Peer Services Manager, Rosie Phillips, gives an update on how digital has helped Bipolar UK maintain its services throughout the coronavirus pandemic and innovate at the same time. Bipolar UK works on a model of peer support, that is, people with the diagnosis helping others who have it too. This translates well in an online environment.


Support groups go zoom

In the days when you could walk down the street, pop to the shops and get on a bus without a care, your monthly Bipolar UK support meeting may well have been just another note in your diary. Now, in covid times, it has become a bit of a beacon, a lifeline of support whether you are feeling well and can reach out to help others or struggling and in need of a boost. If you are new to the diagnosis, it is likely you don’t know anyone else living with bipolar and our support groups provide a chance to meet others affected by it in a safe and facilitated environment. The format of the meetings vary, but you will have the opportunity to introduce yourself, say how you are feeling using the Bipolar UK mood scale and may listen to an invited speaker. The groups are organised and facilitated by volunteers who are affected by bipolar in some way.


Since last spring some local support groups have moved online and you can use our chatbot on the right of this screen to check if there is a zoom meeting local to you by typing in “Support Groups” and then your postcode. We also have national online support meetings for those who do not have a local group. A further development for us has been the start of specialist meetings for specific groups (family, young people or carers for example) or on a particular topic such as work and learning. Check out our online events diary for details.


Facts and figures about support groups


The eCommunity

Our online forum, the eCommunity, has come into its own during the pandemic. Available 24/7 and moderated between 8am and 8pm it’s a safe space (guided by house rules) to share your experience - medication, health services, symptoms and relationships or simply hang out with the 7000 people who “get it”. The forum works anonymously, so no-one knows who you are or your circumstances unless you choose to tell them.  Registration asks for a few essential details to help us contact you if we need to and understand who is using the eCommunity and manage the service accordingly. If you are not a member of the eCommunity already, check out our sign in page  and see if it could help you.
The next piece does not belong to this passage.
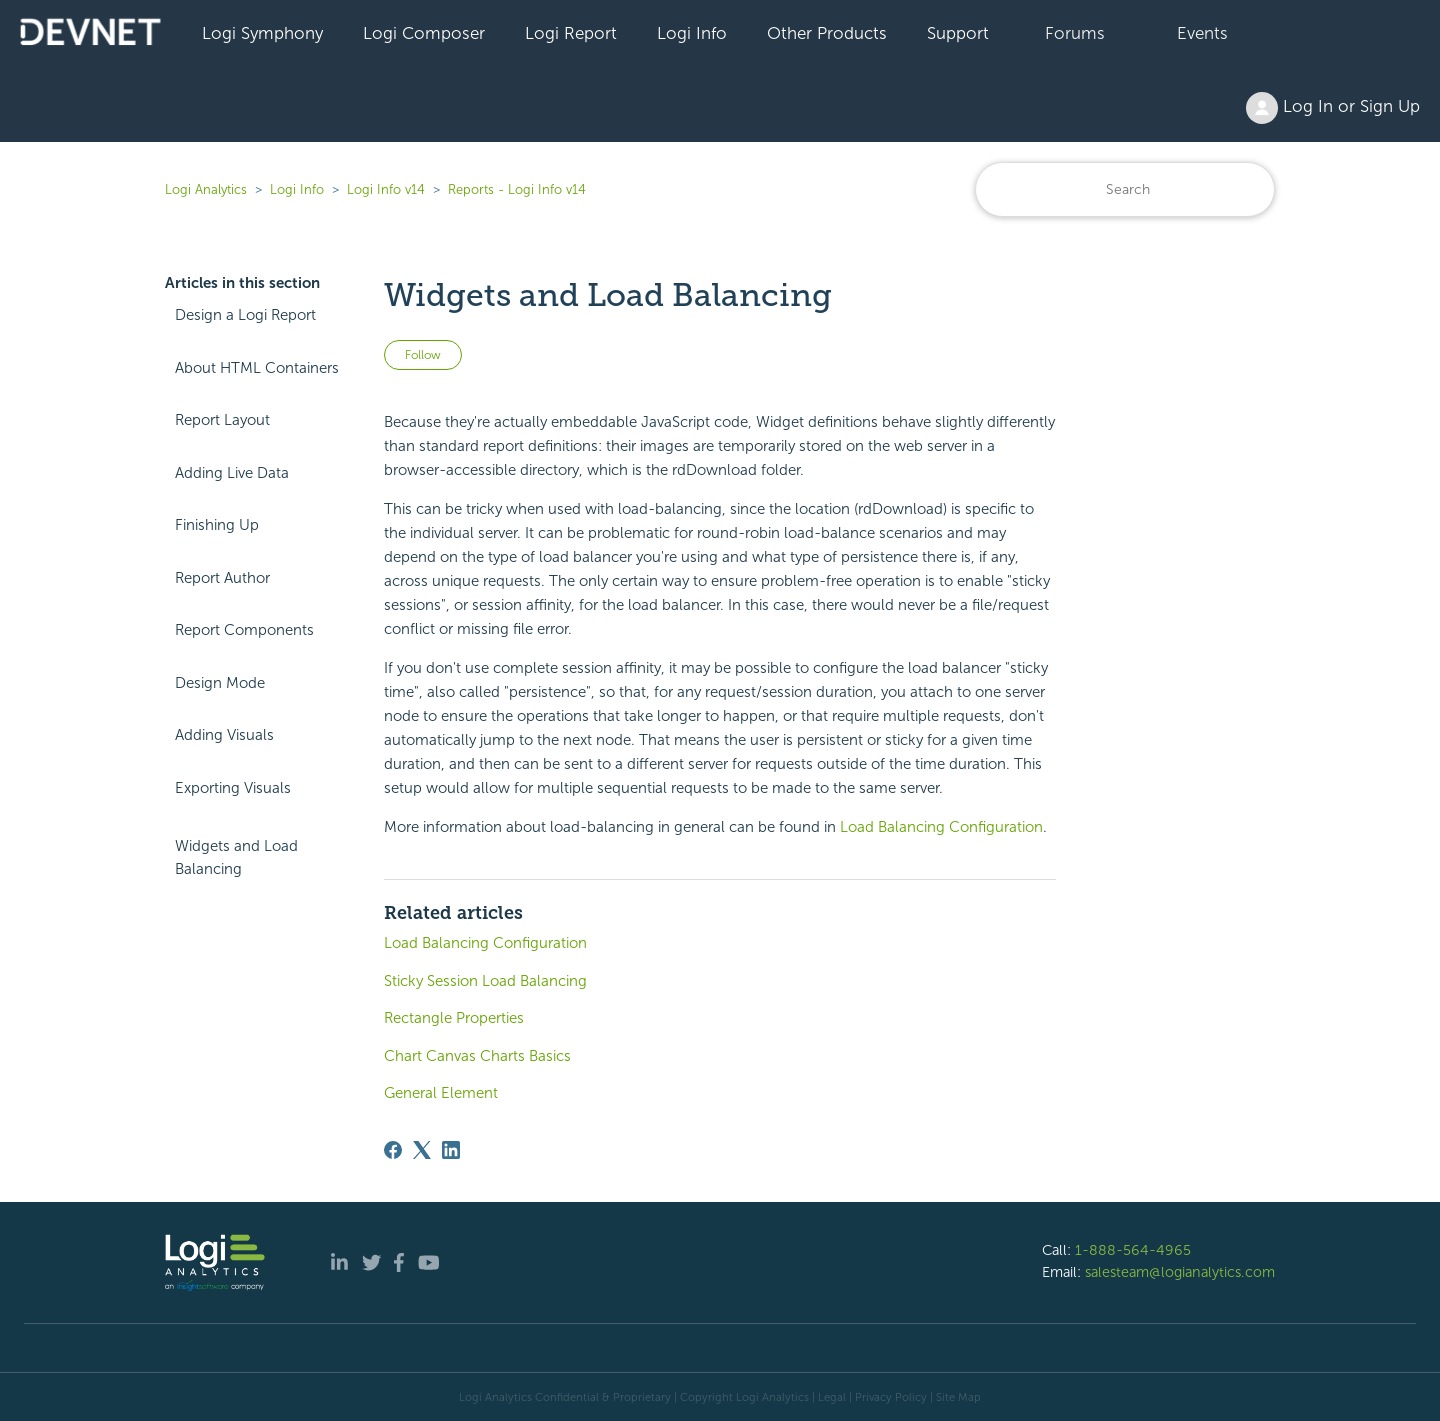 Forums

Facts and figures about the eCommunity

  • 9000+ members
  • Anonymous service
  • Topics include:
    • Medication
    • Relationships
    • Family, carers and friends
    • Pregnancy and Parenting 

Our chatbot

Developed with Comic Relief’s Tech for Good fund, our chatbot is a database of 3000 questions and almost 1000 answers relating to bipolar and Bipolar UK’s activities. Because it’s an automated system it is good for factual questions (e.g. What are the symptoms of bipolar? Where are your offices?)  and not opinion or personal information relating to diagnosis or medication. It does however provide speedy answers to questions during evenings and weekends when Bipolar UK staff are not around. In addition, it is a gateway to other support services. As mentioned above you can find a local support group through the chatbot. You can also book a call with our Peer Support Line, a one-to-one phone service. Type “I want to speak to someone” in the chatbot on the right of this page and a booking diary will appear. As we are a small team, bookings are a week ahead.


Facts and figures about the chatbot

  • 2400 conversations per month
  • Available in 103 languages
  • Anonymous service
  • Recent questions include:
    • Do animals experience bipolar?
    • What are the effects on daily living?
  • And our most popular question: Is bipolar hereditary?


Facebook lives

At the start of the covid pandemic we knew that those living with bipolar would find life more challenging than ever and thought about how we could help and support them. Our CEO Simon Kitchen and media ambassador April Kelley embarked on weekly facebook livestreams to host informal conversations about living through coronavirus if you have the condition. These are now a regular fixture on a Friday (and recorded for catch up). Visit our online events diary to see what’s coming up or our video library for past conversations.


Pendulum: our blog

In pre-digital days Bipolar UK published a monthly magazine, Pendulum. Now we are online this has moved to our website and the Pendulum blog hosts a wealth of personal stories and information. So much so, that we wanted to make sure people could easily find ”evergreen” content, not so fresh, but very much relevant. Plus we wanted to have a focus for emerging help and tips for covid times. Visit the blog and use the quick links to find a library of personal experiences and information to support your needs.


Facts and figures about Pendulum: our blog

  • Over 350 posts

  • Topics include:
    • What is bipolar?
    • Medication and treatment
    • Experience of Black and Asian people
    • Work and learning
  • Regular guest contributors 

Using technology to reach more people

Our website remains the hub of our digital efforts and we are spending some time understanding how people use the site and therefore what additions and improvements we can make. With a small team it may take time, but we are getting there.